At the same time, Xcel's financial plans for the coal plant include scenarios that assess regulatory penalties of between $6 per ton and $12 per ton of carbon dioxide released. Xcel estimates the plant will emit about 6.5 million tons of the greenhouse gas each year. The associated costs represent an increase in costs of between about 10 percent and 25 percent. Xcel's proposed 750-megawatt Comanche 3 coal-fired power plant in Pueblo would generate enough electricity for about 750,000 households once completed in 2009. Xcel says it needs the plant to feed the Front Range's growing hunger for electricity. The Colorado Public Utilities Commission will take up the matter in hearings beginning Monday.
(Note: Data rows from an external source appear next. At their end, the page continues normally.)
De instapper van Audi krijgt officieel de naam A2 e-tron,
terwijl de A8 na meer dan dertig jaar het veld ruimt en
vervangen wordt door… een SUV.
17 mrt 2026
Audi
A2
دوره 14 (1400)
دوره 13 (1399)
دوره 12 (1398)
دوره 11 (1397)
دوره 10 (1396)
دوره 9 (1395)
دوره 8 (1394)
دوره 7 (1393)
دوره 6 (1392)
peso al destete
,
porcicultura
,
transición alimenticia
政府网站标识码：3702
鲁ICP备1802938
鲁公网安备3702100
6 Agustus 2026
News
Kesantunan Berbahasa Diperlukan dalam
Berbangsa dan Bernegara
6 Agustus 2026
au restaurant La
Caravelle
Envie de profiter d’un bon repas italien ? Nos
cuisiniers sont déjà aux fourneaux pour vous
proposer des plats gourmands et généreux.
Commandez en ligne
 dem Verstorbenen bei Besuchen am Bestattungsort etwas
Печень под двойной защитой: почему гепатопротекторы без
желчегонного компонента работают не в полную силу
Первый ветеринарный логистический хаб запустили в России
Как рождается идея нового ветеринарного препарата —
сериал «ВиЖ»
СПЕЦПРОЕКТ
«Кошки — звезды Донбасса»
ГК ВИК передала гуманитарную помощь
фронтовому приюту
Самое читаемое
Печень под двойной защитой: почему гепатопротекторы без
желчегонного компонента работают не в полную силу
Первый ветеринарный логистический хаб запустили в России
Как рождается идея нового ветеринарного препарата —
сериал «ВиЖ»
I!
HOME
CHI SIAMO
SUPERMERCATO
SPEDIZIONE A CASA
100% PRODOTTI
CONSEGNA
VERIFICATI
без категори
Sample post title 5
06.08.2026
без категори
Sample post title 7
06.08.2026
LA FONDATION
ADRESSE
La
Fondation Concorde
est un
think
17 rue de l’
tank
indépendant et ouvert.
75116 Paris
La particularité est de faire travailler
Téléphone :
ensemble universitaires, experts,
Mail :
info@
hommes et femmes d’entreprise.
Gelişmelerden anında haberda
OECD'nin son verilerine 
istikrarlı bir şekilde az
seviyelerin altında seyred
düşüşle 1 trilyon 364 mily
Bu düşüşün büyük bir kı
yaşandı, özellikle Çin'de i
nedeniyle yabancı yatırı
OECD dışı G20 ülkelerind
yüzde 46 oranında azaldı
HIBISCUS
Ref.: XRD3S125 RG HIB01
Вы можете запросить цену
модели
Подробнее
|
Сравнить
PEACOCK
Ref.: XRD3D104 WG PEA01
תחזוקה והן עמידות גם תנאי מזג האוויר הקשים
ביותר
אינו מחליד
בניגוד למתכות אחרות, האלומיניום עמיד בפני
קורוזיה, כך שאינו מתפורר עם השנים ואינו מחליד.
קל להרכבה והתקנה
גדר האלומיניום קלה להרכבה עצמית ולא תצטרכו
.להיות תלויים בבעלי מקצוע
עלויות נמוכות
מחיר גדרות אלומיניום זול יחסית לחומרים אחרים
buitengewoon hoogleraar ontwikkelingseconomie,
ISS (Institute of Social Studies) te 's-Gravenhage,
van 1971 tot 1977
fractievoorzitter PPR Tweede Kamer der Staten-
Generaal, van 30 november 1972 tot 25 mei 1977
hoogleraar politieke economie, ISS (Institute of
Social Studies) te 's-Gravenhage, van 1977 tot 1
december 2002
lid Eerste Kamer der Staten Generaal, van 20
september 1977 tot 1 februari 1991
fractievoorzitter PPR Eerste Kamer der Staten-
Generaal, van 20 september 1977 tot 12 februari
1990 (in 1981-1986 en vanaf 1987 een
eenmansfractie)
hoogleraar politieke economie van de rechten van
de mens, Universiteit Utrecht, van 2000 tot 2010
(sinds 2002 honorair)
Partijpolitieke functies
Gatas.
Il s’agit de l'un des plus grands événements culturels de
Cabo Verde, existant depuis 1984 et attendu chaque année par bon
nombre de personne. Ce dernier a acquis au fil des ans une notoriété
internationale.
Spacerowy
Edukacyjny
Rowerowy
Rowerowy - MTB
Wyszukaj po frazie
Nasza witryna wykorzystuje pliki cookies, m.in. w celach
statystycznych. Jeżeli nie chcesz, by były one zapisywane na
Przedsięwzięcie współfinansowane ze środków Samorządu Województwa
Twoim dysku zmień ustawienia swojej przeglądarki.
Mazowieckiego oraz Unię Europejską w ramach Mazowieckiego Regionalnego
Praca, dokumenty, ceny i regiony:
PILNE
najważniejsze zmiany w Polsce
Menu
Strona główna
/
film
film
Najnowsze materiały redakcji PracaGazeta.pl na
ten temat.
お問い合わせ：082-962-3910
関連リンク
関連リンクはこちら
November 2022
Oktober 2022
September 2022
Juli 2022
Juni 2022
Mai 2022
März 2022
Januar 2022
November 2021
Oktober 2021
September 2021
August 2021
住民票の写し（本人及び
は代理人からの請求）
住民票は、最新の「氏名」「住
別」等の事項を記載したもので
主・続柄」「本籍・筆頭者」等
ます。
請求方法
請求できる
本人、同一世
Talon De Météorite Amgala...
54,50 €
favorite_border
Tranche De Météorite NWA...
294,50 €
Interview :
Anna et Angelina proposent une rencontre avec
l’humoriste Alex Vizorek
Xcel attorneys asked the Public Utilities Commission Friday to strike from the hearings the testimony of James White, director of the Environmental Center at the University of Colorado . White is a geology professor who studies the ancient climate through ice cores. His testimony addresses the evidence of global warming and humanity's role in it. There was no reference to Xcel or power generation. "It's nothing controversial," White said. "It was, 'All right, folks, we're changing the climate. Let's grow up, be adults for once and admit it.'"
Xcel said in its request the commission had already ruled that "the issue of climate change, similar or identical in thrust of Mr. White's testimony, is outside the scope of this case and of the (Least Cost Plan) rules." Xcel also protested the testimony on procedural grounds."